Phase-locked fiber interferometer with high frequency, low voltage fiber-stretcher and application to optical field reconstruction

摘要

Light carries a great deal of information in the form of amplitude, phase, and polarization, any or most powerfully all, of which may be exploited for the characterization of materials or development of novel technologies. However, extracting the full set of information carried by light becomes increasingly difficult as sample feature sizes shrink and the footprint and cost of detection schemes must decrease as well. Here, a fiber-based interferometric scheme is deployed to extract this information from optical systems which may be assessed three dimensionally down to the nanoscale and/or temporally up to the bandwidth of electronic data acquisition available. The setup utilizes a homemade fiber stretcher to achieve phase-locking of the reference arm and is compatible with heterodyning. More interestingly, a simplified and less expensive approach is demonstrated which employs the fiber stretcher for arbitrarily frequency up-converted (with respect to driving voltage frequency) phase modulation in addition to locking.
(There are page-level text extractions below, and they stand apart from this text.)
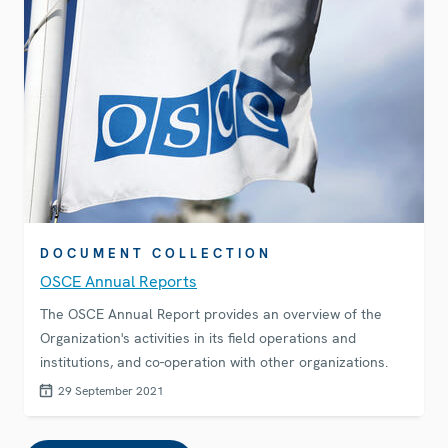
DOCUMENT COLLECTION
OSCE Annual Reports
The OSCE Annual Report provides an overview of the
Organization's activities in its field operations and
institutions, and co-operation with other organizations.
29 September 2021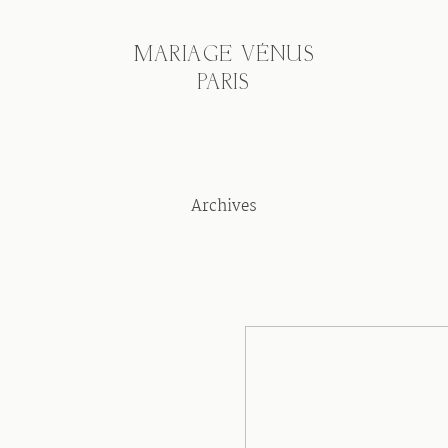
MARIAGE VÉNUS
PARIS
Archives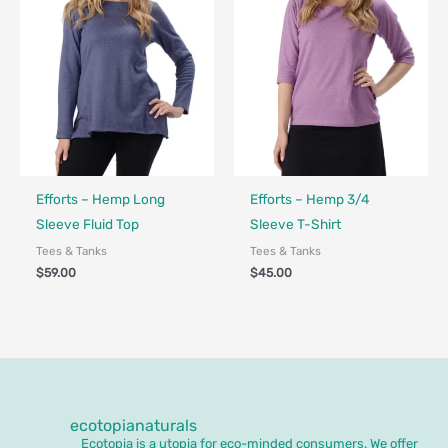
Fair Trade - Designed in Canada
Made in Canada - Designed in Canada
Efforts – Hemp Long
Efforts – Hemp 3/4
Sleeve Fluid Top
Sleeve T-Shirt
Tees & Tanks
Tees & Tanks
$
59.00
$
45.00
ecotopianaturals
Ecotopia is a utopia for eco-minded consumers. We offer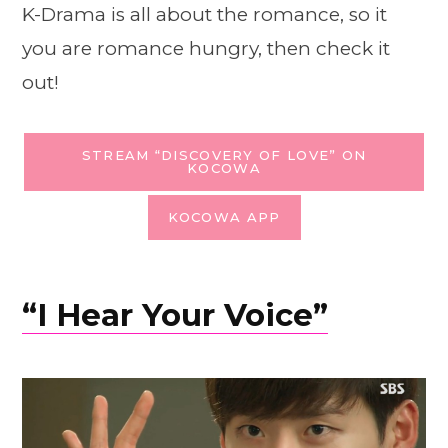
K-Drama is all about the romance, so it
you are romance hungry, then check it
out!
STREAM “DISCOVERY OF LOVE” ON
KOCOWA
KOCOWA APP
“I Hear Your Voice”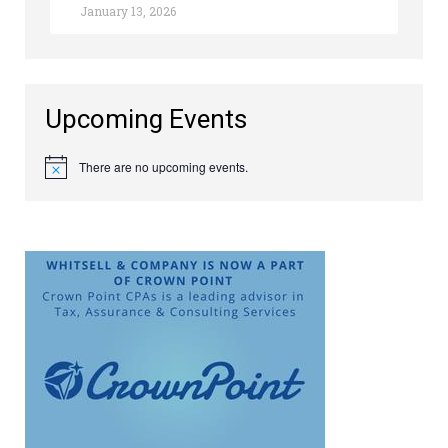
January 13, 2026
Upcoming Events
There are no upcoming events.
Notice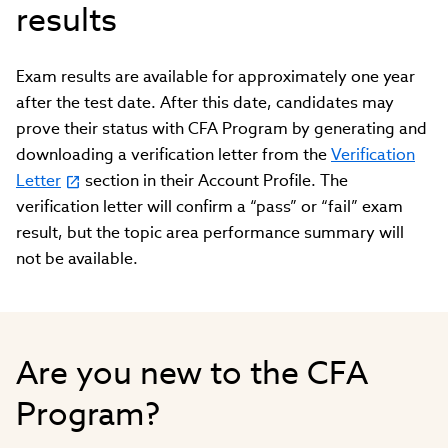
results
Exam results are available for approximately one year
after the test date. After this date, candidates may
prove their status with CFA Program by generating and
downloading a verification letter from the
Verification
Letter
section in their Account Profile. The
verification letter will confirm a “pass” or “fail” exam
result, but the topic area performance summary will
not be available.
Are you new to the CFA
Program?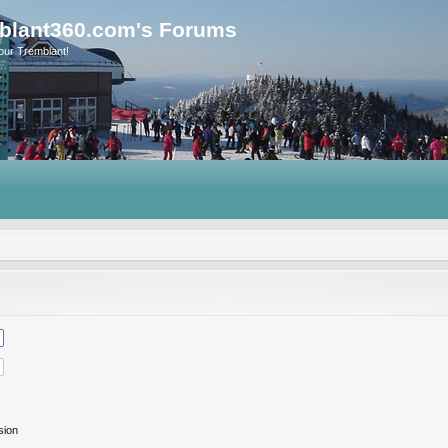
blant360.com's Forums
our Tremblant!
sion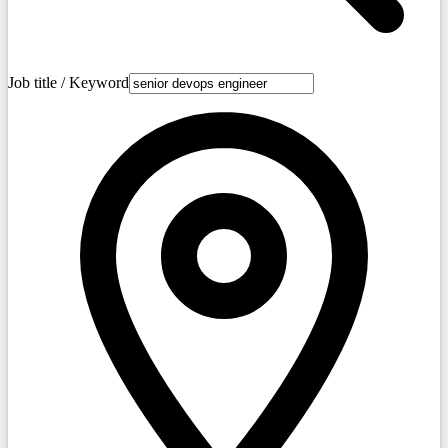
Job title / Keyword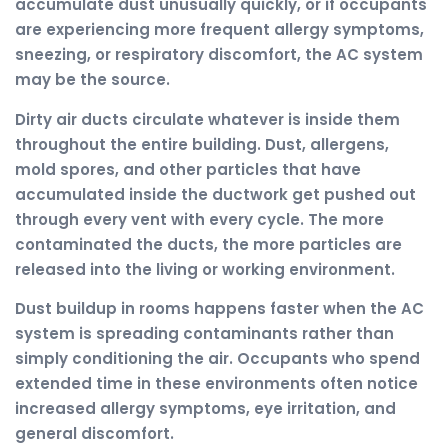
accumulate dust unusually quickly, or if occupants
are experiencing more frequent allergy symptoms,
sneezing, or respiratory discomfort, the AC system
may be the source.
Dirty air ducts circulate whatever is inside them
throughout the entire building. Dust, allergens,
mold spores, and other particles that have
accumulated inside the ductwork get pushed out
through every vent with every cycle. The more
contaminated the ducts, the more particles are
released into the living or working environment.
Dust buildup in rooms happens faster when the AC
system is spreading contaminants rather than
simply conditioning the air. Occupants who spend
extended time in these environments often notice
increased allergy symptoms, eye irritation, and
general discomfort.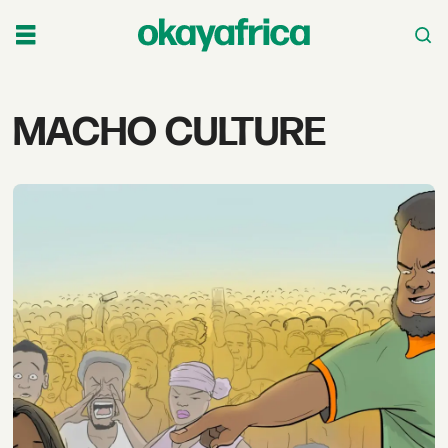
Tag:
MACHO CULTURE
macho
culture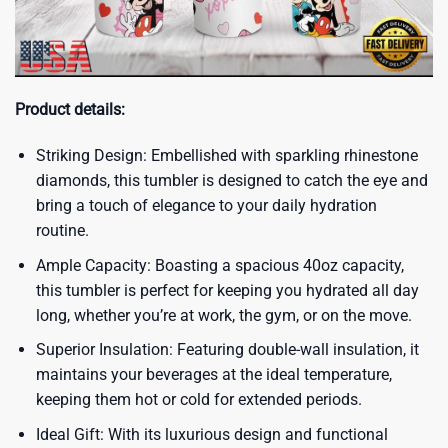
Product details:
Striking Design: Embellished with sparkling rhinestone
diamonds, this tumbler is designed to catch the eye and
bring a touch of elegance to your daily hydration
routine.
Ample Capacity: Boasting a spacious 40oz capacity,
this tumbler is perfect for keeping you hydrated all day
long, whether you’re at work, the gym, or on the move.
Superior Insulation: Featuring double-wall insulation, it
maintains your beverages at the ideal temperature,
keeping them hot or cold for extended periods.
Ideal Gift: With its luxurious design and functional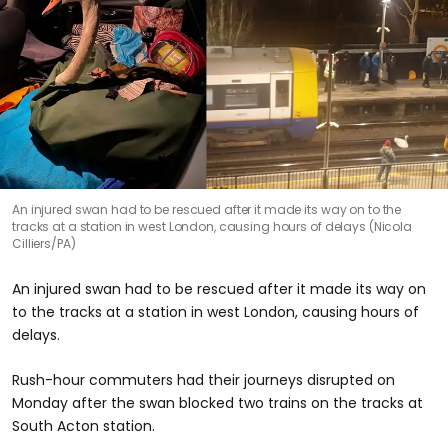
An injured swan had to be rescued after it made its way on to the
tracks at a station in west London, causing hours of delays (Nicola
Cilliers/PA)
An injured swan had to be rescued after it made its way on
to the tracks at a station in west London, causing hours of
delays.
Rush-hour commuters had their journeys disrupted on
Monday after the swan blocked two trains on the tracks at
South Acton station.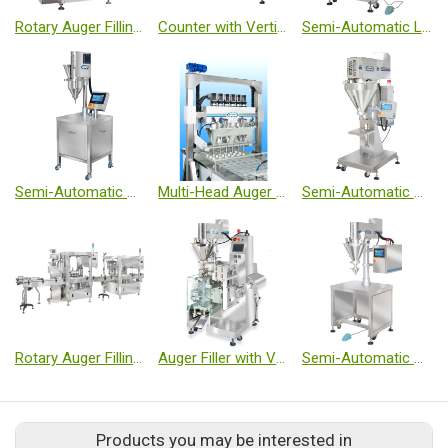
Rotary Auger Filling Machine - Micro Volume
Counter with Vertical Form Fill Seal Machine
Semi-Automatic Linear Weighing Filler
Semi-Automatic Auger Filler - Micro Volume
Multi-Head Auger Filling Machine
Semi-Automatic Auger Filler - Medium Volume
Rotary Auger Filling Machine - Small Volume
Auger Filler with Vertical Form Fill Seal Machine - Sachet
Semi-Automatic Auger Filler - Small Volume
Products you may be interested in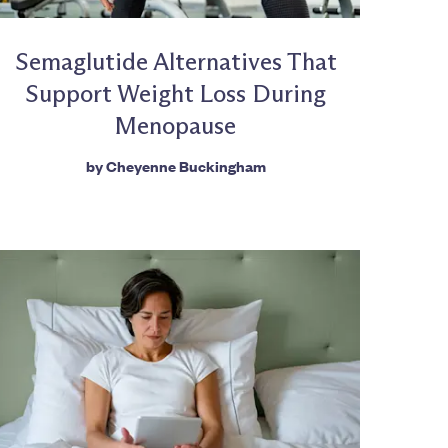
Semaglutide Alternatives That
Support Weight Loss During
Menopause
by
Cheyenne Buckingham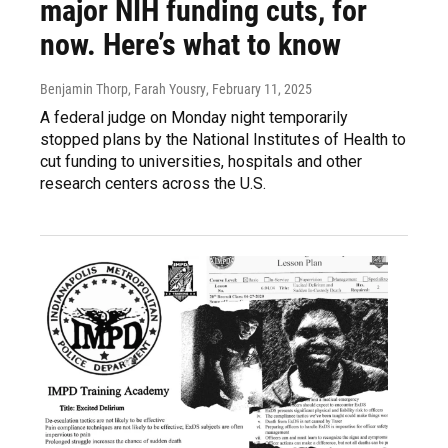
major NIH funding cuts, for
now. Here’s what to know
Benjamin Thorp, Farah Yousry
, February 11, 2025
A federal judge on Monday night temporarily
stopped plans by the National Institutes of Health to
cut funding to universities, hospitals and other
research centers across the U.S.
This improves the detection system's size, weight, power, and cost requirements, eliminating the need for an acousto-optic modulator and reducing the drive power required by orders of magnitude. High performance is maintained as evidenced by imaging amplitude and phase (and inherently polarization state) in micro and nano optical systems such as lensed fibers and focusing waveguide grating couplers previously imaged only for intensity distribution.